As a bit of background, at the beginning of the year I left the job that I’d had for almost 8 years to focus full time on my company, Morrise Products. At the end of last year, I started working on a design for a product for kids/families that has the potential to do remarkably well, feel free to ask me individually if you want more information. I am currently working to complete a second prototype so that I can get initial funding for the product with the hope that we can start producing and selling it by the end of the year.
These new work-related endeavors, along with having mental health and other heath challenges, have resulting in my now very rollercoaster like emotional status. Let me explain what’s been going on.

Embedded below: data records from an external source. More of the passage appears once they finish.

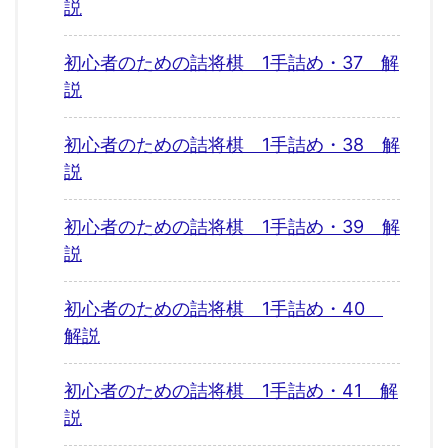
説
初心者のための詰将棋 1手詰め・37 解
説
初心者のための詰将棋 1手詰め・38 解
説
初心者のための詰将棋 1手詰め・39 解
説
初心者のための詰将棋 1手詰め・40
解説
初心者のための詰将棋 1手詰め・41 解
説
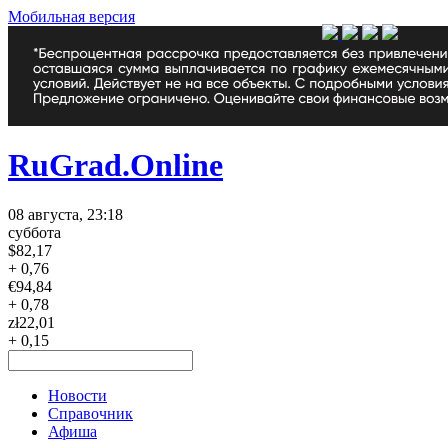
Мобильная версия
RuGrad.Online
08 августа, 23:18
суббота
$
82,17
+ 0,76
€
94,84
+ 0,78
zł
22,01
+ 0,15
Новости
Справочник
Афиша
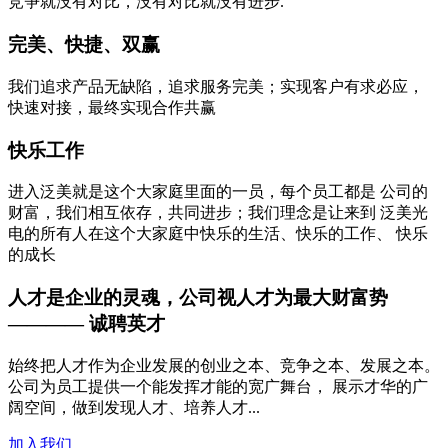
竞争就没有对比，没有对比就没有进步.
完美、快捷、双赢
我们追求产品无缺陷，追求服务完美；实现客户有求必应，
快速对接，最终实现合作共赢
快乐工作
进入泛美就是这个大家庭里面的一员，每个员工都是 公司的
财富，我们相互依存，共同进步；我们理念是让来到 泛美光
电的所有人在这个大家庭中快乐的生活、快乐的工作、 快乐
的成长
人才是企业的灵魂，公司视人才为最大财富势
———— 诚聘英才
始终把人才作为企业发展的创业之本、竞争之本、发展之本。
公司为员工提供一个能发挥才能的宽广舞台， 展示才华的广
阔空间，做到发现人才、培养人才...
加入我们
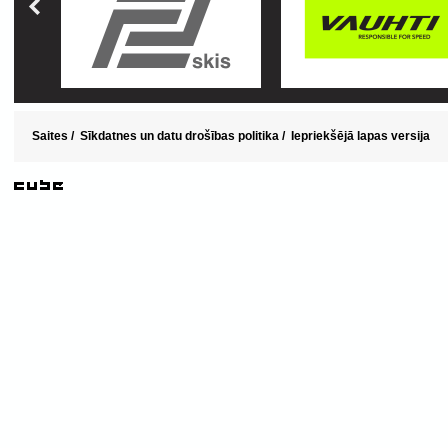
Saites
/
Sīkdatnes un datu drošības politika
/
Iepriekšējā lapas versija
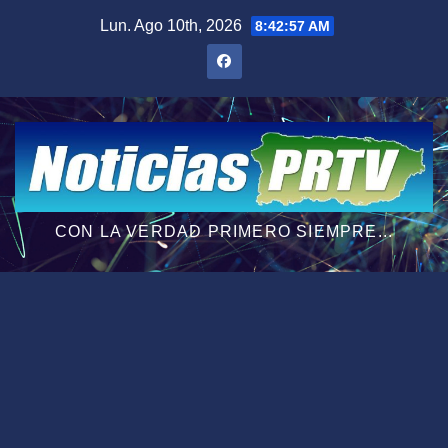
Saltar
Lun. Ago 10th, 2026
8:42:58 AM
al
contenido
CON LA VERDAD PRIMERO SIEMPRE...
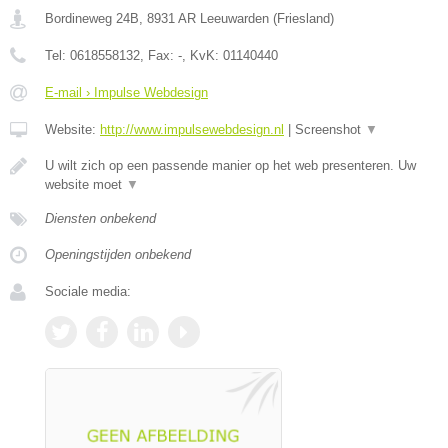
Bordineweg 24B
,
8931 AR
Leeuwarden
(
Friesland
)
Tel:
0618558132
, Fax:
-
, KvK:
01140440
E-mail › Impulse Webdesign
Website:
http://www.impulsewebdesign.nl
|
Screenshot
▼
U wilt zich op een passende manier op het web presenteren. Uw
website moet
▼
Diensten onbekend
Openingstijden onbekend
Sociale media:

As my income now is almost non-existent, I have been running a race against time, now just a few months down the road. I constantly ask myself; will I be able to get funding for this project before I need to go find a new job? In the past, I wasn’t worried about finding a new job, but recently, these questions have started popping up in my mind. What if I can’t find a new job? What if we need to move across the country? What if I don’t make enough to support my family? What if I don’t like my new job and it makes me miserable? The typical kind of questions one would ask. This of course is interspersed with the excitement that this new project will be very successful. I can go back and forth on this a dozen times in one day.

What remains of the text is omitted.